We recently upgraded a remote site from a 10/10Mbps fibre to a 20/20Mbps fibre link (it is fibre to the basement, then VDSL from the basement to the office, roughly 30 meters). There are regular large (multi-gig) file copies between this site and a central site, so the theory was that increasing the link to 20/20 should roughtly halve the transfer times.
For transfers for copying files (e.g. using robocopy
to copy files in either direction, or Veeam Backup and Recovery's replication) they are capped at 10Mbps.
Before upgrade:
After upgrade (robocopy
):
Almost identical (ignore the difference in length of time of the transfer).
The transfers are being done over an IPSec tunnel between a Cisco ASA5520 and a Mikrotik RB2011UiAS-RM.
First thoughts:
- QoS - nope. There are QoS rules but none that should affect this flow. I disabled all the rules for a few minutes to check anyway, and no change
- Software-defined limits. Most of this traffic is Veeam Backup and Recovery shipping off-site, but there are no limits defined in there. Additionally, I just did a straight
robocopy
and saw exactly the same statistics. - Hardware not capable. Well, a 5520's published performance figures are 225Mbps of 3DES data, and the Mikrotik doesn't publish numbers but it would be well over 10Mbps. The Mikrotik is at around 25%-33% CPU usage when doing these transfer tests. (Also, doing a HTTP transfer over the IPSec tunnel does hit close to 20Mbps)
- Latency combined with TCP Window size? Well it's 15ms latency between the sites, so even a worst case 32KB window size of
32*0.015
is a maximum of 2.1MB/sec. Additionally multiple concurrent transfers still just add up to 10Mbps, which doesn't support this theory - Maybe the source and destination are both shit? Well the source can push 1.6GB/sec sustained sequential reads, so it's not that. The destination can do 200MB/sec sustained sequential writes, so it's not that either.

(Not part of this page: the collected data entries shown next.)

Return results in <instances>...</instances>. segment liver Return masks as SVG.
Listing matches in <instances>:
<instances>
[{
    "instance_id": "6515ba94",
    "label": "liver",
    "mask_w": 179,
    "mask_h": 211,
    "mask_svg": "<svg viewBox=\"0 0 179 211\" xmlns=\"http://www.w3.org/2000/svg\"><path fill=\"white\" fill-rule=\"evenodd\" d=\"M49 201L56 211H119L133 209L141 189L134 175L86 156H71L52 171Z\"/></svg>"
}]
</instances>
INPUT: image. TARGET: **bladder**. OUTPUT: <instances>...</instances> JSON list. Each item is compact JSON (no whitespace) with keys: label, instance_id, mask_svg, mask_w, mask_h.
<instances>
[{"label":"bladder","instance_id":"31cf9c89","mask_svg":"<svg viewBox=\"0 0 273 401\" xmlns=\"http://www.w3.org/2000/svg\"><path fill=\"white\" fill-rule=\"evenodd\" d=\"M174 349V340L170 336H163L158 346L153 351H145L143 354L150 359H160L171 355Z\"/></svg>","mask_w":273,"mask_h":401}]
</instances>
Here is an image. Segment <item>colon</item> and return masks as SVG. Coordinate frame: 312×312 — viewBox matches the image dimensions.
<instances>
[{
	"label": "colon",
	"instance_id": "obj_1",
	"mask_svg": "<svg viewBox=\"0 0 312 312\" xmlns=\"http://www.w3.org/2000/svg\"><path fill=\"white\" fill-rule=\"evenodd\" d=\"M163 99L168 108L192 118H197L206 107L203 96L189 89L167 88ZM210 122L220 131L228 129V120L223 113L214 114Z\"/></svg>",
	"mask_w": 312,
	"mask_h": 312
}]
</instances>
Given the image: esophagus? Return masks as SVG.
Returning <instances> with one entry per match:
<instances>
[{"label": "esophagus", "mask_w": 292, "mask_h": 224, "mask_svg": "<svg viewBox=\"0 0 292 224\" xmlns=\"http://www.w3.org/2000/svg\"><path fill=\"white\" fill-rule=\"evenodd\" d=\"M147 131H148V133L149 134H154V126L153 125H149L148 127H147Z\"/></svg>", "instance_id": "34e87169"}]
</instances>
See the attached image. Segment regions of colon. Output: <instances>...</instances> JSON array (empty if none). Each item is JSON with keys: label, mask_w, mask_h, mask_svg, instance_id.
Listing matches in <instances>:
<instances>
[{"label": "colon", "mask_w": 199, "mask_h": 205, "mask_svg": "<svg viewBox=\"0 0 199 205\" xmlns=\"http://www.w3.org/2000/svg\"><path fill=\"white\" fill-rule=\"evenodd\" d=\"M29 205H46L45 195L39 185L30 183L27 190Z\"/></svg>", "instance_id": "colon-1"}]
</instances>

This is a very odd situation. I've never seen anything manifest quite in this manner before.
Where else can I look?
On further investigation, I'm confident in pointing to the IPSec tunnel as the problem. I made a contrived example and did some tests directly between two public IP addresses on the sites, and then did the exact same test using the internal IP addresses, and I was able to replicate 20Mbps over the unencrypted internet, and only 10Mbps on the IPSec side.

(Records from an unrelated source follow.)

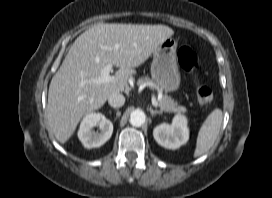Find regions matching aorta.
I'll return each instance as SVG.
<instances>
[{"label": "aorta", "mask_w": 272, "mask_h": 198, "mask_svg": "<svg viewBox=\"0 0 272 198\" xmlns=\"http://www.w3.org/2000/svg\"><path fill=\"white\" fill-rule=\"evenodd\" d=\"M146 119L145 113L142 110H134L130 114V123L132 126L140 127Z\"/></svg>", "instance_id": "obj_1"}]
</instances>
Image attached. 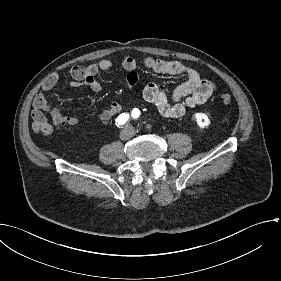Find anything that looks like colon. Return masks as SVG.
<instances>
[{
  "mask_svg": "<svg viewBox=\"0 0 281 281\" xmlns=\"http://www.w3.org/2000/svg\"><path fill=\"white\" fill-rule=\"evenodd\" d=\"M219 100L223 105H229L232 102V97L228 94H223L219 97Z\"/></svg>",
  "mask_w": 281,
  "mask_h": 281,
  "instance_id": "obj_1",
  "label": "colon"
}]
</instances>
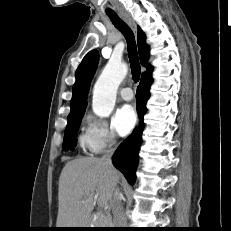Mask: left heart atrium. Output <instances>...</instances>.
<instances>
[{"mask_svg": "<svg viewBox=\"0 0 231 231\" xmlns=\"http://www.w3.org/2000/svg\"><path fill=\"white\" fill-rule=\"evenodd\" d=\"M136 122V114L132 106L123 105L113 117V125L118 134L125 136L131 132Z\"/></svg>", "mask_w": 231, "mask_h": 231, "instance_id": "obj_1", "label": "left heart atrium"}]
</instances>
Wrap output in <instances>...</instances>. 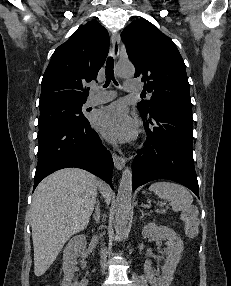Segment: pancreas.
Here are the masks:
<instances>
[{"label":"pancreas","instance_id":"pancreas-1","mask_svg":"<svg viewBox=\"0 0 231 286\" xmlns=\"http://www.w3.org/2000/svg\"><path fill=\"white\" fill-rule=\"evenodd\" d=\"M158 213H165V210L157 211Z\"/></svg>","mask_w":231,"mask_h":286}]
</instances>
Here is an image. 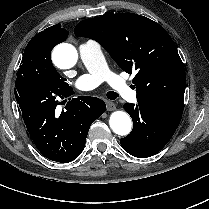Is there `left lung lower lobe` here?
<instances>
[{"label": "left lung lower lobe", "instance_id": "0a47b994", "mask_svg": "<svg viewBox=\"0 0 209 209\" xmlns=\"http://www.w3.org/2000/svg\"><path fill=\"white\" fill-rule=\"evenodd\" d=\"M123 108L133 120V130L120 140L123 149L137 158L159 152L175 133L182 115L172 114L145 103H125Z\"/></svg>", "mask_w": 209, "mask_h": 209}]
</instances>
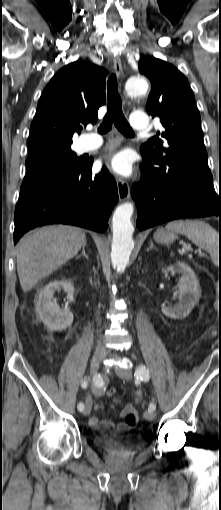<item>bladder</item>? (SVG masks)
Listing matches in <instances>:
<instances>
[{
    "mask_svg": "<svg viewBox=\"0 0 221 510\" xmlns=\"http://www.w3.org/2000/svg\"><path fill=\"white\" fill-rule=\"evenodd\" d=\"M94 443L99 449L109 453L135 452L145 446L143 437H131L117 433L98 436L94 439Z\"/></svg>",
    "mask_w": 221,
    "mask_h": 510,
    "instance_id": "obj_1",
    "label": "bladder"
}]
</instances>
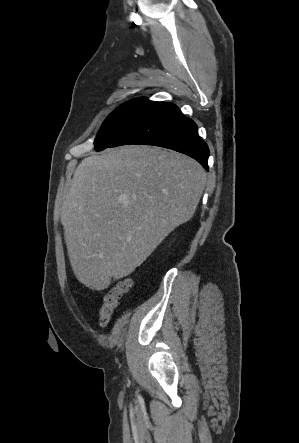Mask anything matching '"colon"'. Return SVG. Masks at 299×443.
Instances as JSON below:
<instances>
[{
	"label": "colon",
	"instance_id": "1",
	"mask_svg": "<svg viewBox=\"0 0 299 443\" xmlns=\"http://www.w3.org/2000/svg\"><path fill=\"white\" fill-rule=\"evenodd\" d=\"M132 284V278H125L103 296L99 307L100 322L103 326L108 325L114 311L119 306L122 297L129 291Z\"/></svg>",
	"mask_w": 299,
	"mask_h": 443
}]
</instances>
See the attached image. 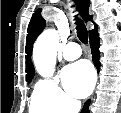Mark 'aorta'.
Instances as JSON below:
<instances>
[{"instance_id": "1", "label": "aorta", "mask_w": 121, "mask_h": 113, "mask_svg": "<svg viewBox=\"0 0 121 113\" xmlns=\"http://www.w3.org/2000/svg\"><path fill=\"white\" fill-rule=\"evenodd\" d=\"M59 35L55 29H47L36 40L33 48V61L42 77H51L55 71Z\"/></svg>"}]
</instances>
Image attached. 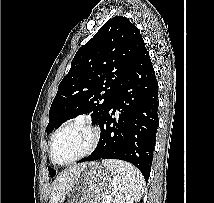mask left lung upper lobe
<instances>
[{"label": "left lung upper lobe", "instance_id": "1", "mask_svg": "<svg viewBox=\"0 0 214 203\" xmlns=\"http://www.w3.org/2000/svg\"><path fill=\"white\" fill-rule=\"evenodd\" d=\"M144 50L140 31L129 19L123 16L109 19L74 56L50 107L47 134L84 113H92L93 121L99 124ZM48 170L54 177L56 171Z\"/></svg>", "mask_w": 214, "mask_h": 203}]
</instances>
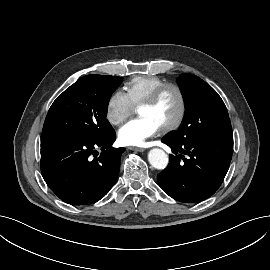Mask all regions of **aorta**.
I'll return each mask as SVG.
<instances>
[{
    "mask_svg": "<svg viewBox=\"0 0 270 270\" xmlns=\"http://www.w3.org/2000/svg\"><path fill=\"white\" fill-rule=\"evenodd\" d=\"M148 161L154 168L162 170L168 165V156L162 149L153 148L148 153Z\"/></svg>",
    "mask_w": 270,
    "mask_h": 270,
    "instance_id": "obj_1",
    "label": "aorta"
}]
</instances>
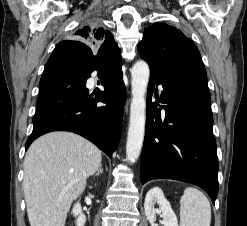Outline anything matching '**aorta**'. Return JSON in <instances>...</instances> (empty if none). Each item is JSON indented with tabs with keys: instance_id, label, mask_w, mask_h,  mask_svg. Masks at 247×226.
<instances>
[{
	"instance_id": "762f6f07",
	"label": "aorta",
	"mask_w": 247,
	"mask_h": 226,
	"mask_svg": "<svg viewBox=\"0 0 247 226\" xmlns=\"http://www.w3.org/2000/svg\"><path fill=\"white\" fill-rule=\"evenodd\" d=\"M132 100L130 106V126L127 136L126 155L130 163L135 162L142 149L145 121L146 100L145 95L149 82L150 69L145 61H137L131 71Z\"/></svg>"
}]
</instances>
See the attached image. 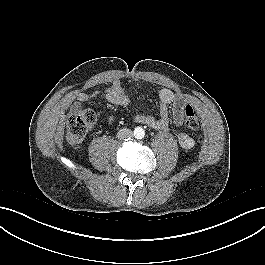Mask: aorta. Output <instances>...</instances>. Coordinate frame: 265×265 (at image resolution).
<instances>
[{
    "label": "aorta",
    "instance_id": "762f6f07",
    "mask_svg": "<svg viewBox=\"0 0 265 265\" xmlns=\"http://www.w3.org/2000/svg\"><path fill=\"white\" fill-rule=\"evenodd\" d=\"M144 135H145V133H144V130H143V129H141V128H137V129L135 130V137H136L137 139H142V138L144 137Z\"/></svg>",
    "mask_w": 265,
    "mask_h": 265
}]
</instances>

Previous version had a red herring about HTTP. Forget about this, this was a faulty testing mechanism.
As per the suggestion from Xeon and echo'd by my ISP when I asked them for support, I have set up a mangle rule to drop the MSS for the IPSec data to 1422 - based on this calculation:
1422 + 20 + 4 + 4 + 16 + 0 + 1 + 1 + 12
PAYLOAD IPSEC SPI ESP ESP-AES ESP (Pad) Pad Length Next Header ESP-SHA
To fit inside the ISP's 1480 MTU. But alas this has made no effective difference.
After comparing wireshark captures, the TCP session negotiates an MSS of 1380 at both ends now (after tweaking a few things and adding a buffer in case my maths sucks. Hint: it probably does). 1380 is also the ASA's default MSS anyway, so it may have been negotiating this the whole time anyway.
I'm seeing some strange data in the tool inside the Mikrotik that I've been using to measure the traffic. It could be nothing. I didn't notice this before as I was using a filtered query, and I only saw this when I removed the filter.
Even though CPU was the third thing I checked, and I wrote this:
Which is confirmed by the CPU graph
I've had it confirmed by external resources (i.e. a bunch of other support forums and blogs) that most Mikrotik routers just cannot push more than 11Mbps of IPSec traffic with either 3DES or AES encryption, unless you get a model that has hardware encryption offloading.
So it looks like that this is just a hardware limitation. I should have caught it much earlier on, but for some reason the Mikrotik was not indicating to me that it was being CPU bound.
Off shopping I go.
I can confirm that the culprit is the CPU. Here I benchmarked a Mikrotik RB750GL and I measured 12 Mb/s with AES-128 traffic (and only 6.0 Mb/s with 3DES).
Your result seems perfectly in-line with what recorded by me.